Gloria
Acrylique sur panneau bois, 244 x 122 cm
Dans ma région, des vallées étroites pleines de mystère pénètrent profondément le massif des forêts. Tout au bout de l’une d’elles, il y avait en bord de rivière, une bâtisse qui était un point de départ pour sillonner la montagne à la découverte des châteaux ou des cascades. Vous rentriez le soir avec prudence retrouver le même endroit pour passer la nuit. C’était un ancien atelier de tissage et de filature en pierre de grès couvert d’ardoise qui avait été laissé à l’abandon puis aménagé pour accueillir les randonneurs. Il y avait eu ensuite de profonds changements dans un style qui annonçait un goût hétéroclite avec l’installation d’une enseigne lumineuse bordée d’un néon rose pour signaler l’établissement. Des fûts de colonnes doriques avaient été adossées sur l’ancienne façade et pour renforcer le prestige de l’affaire, des cariatides de filles nues en résine accueillaient les nouveaux visiteurs sous une marquise en fer forgé.

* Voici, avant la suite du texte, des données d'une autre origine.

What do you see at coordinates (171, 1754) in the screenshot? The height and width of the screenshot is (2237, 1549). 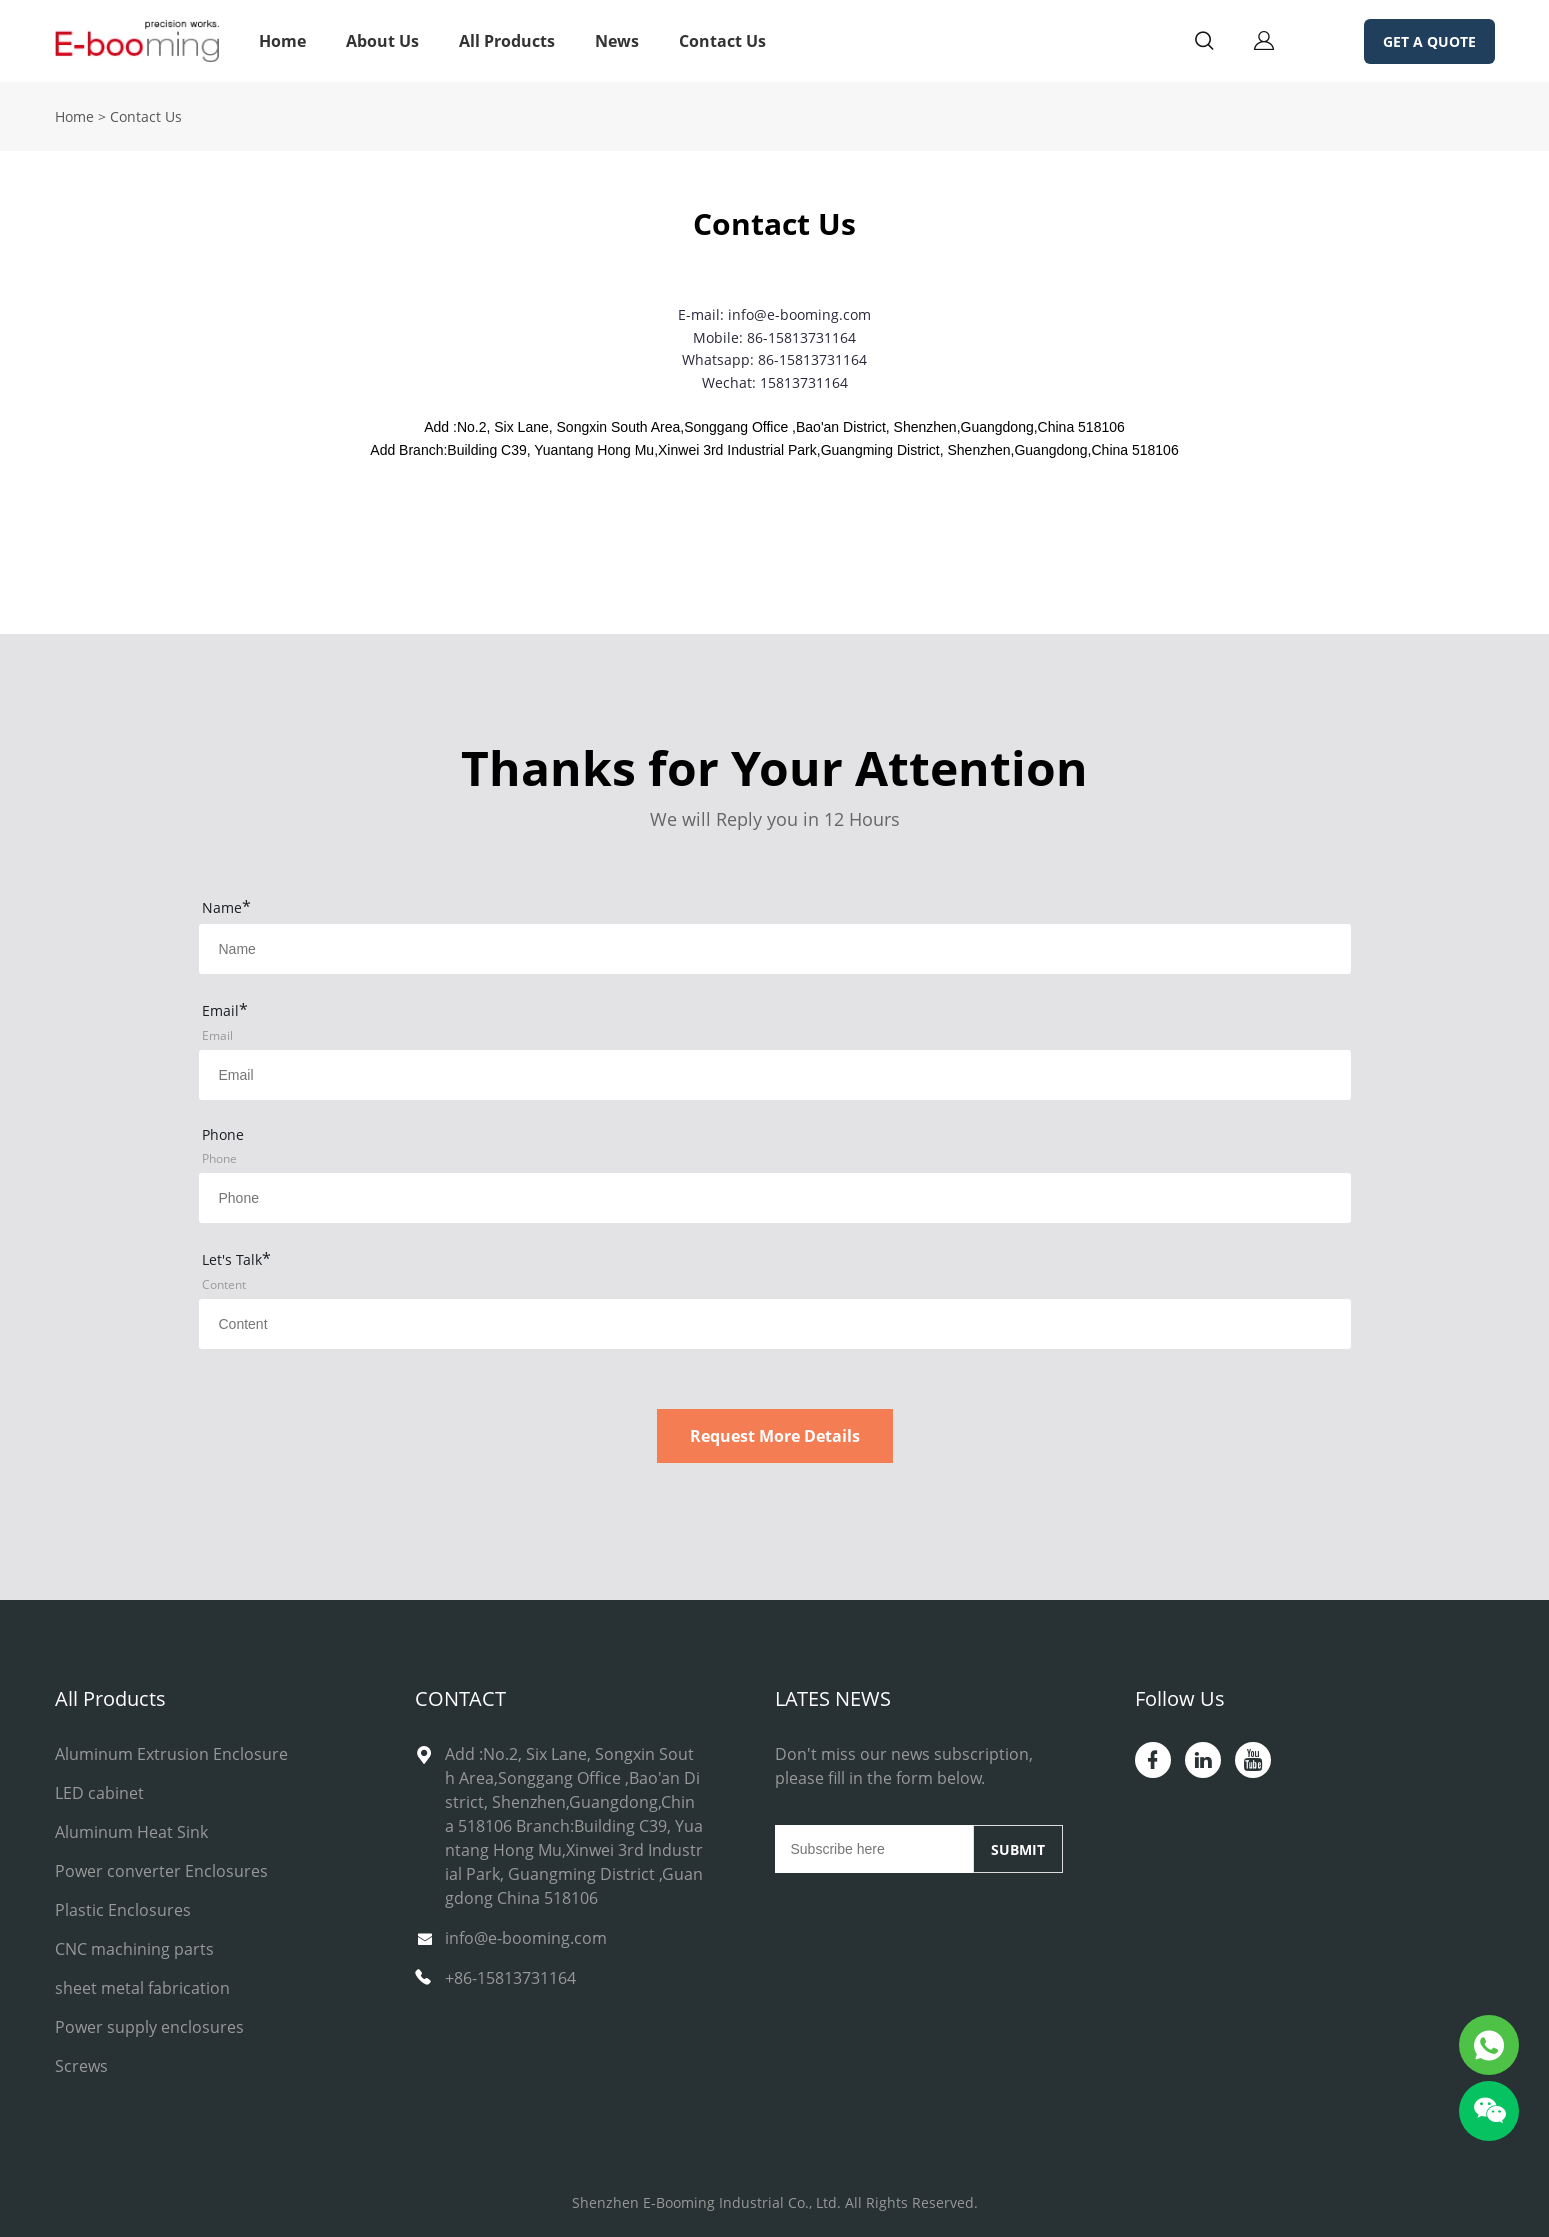 I see `Aluminum Extrusion Enclosure` at bounding box center [171, 1754].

C’est dans cet endroit inattendu que j’ai revu Sylvain. On se connaissait depuis longtemps et on avait fait des petits boulots ensemble. Rappelez-vous, j’avais dessiné son portrait avec son regard vague et triste. Il était le seul employé de l’établissement. La patronne et l’amante de Sylvain, c’était Pauline. Elle était beaucoup plus âgée que lui. Ses mouvements étaient saccadés comme les aiguilles des vieilles horloges et elle régnait sur sa clientèle avec une sorte d’autorité grivoise. J’avais aussi fait son portrait. Elle persévérait dans l’envie de séduire et elle avait décidé de poser, les deux seins sortis du décolleté de sa robe noire à franges. Une vie d’excès l’avait fanée mais elle avait conservé une jolie poitrine qu’elle exhibait sans arrêt.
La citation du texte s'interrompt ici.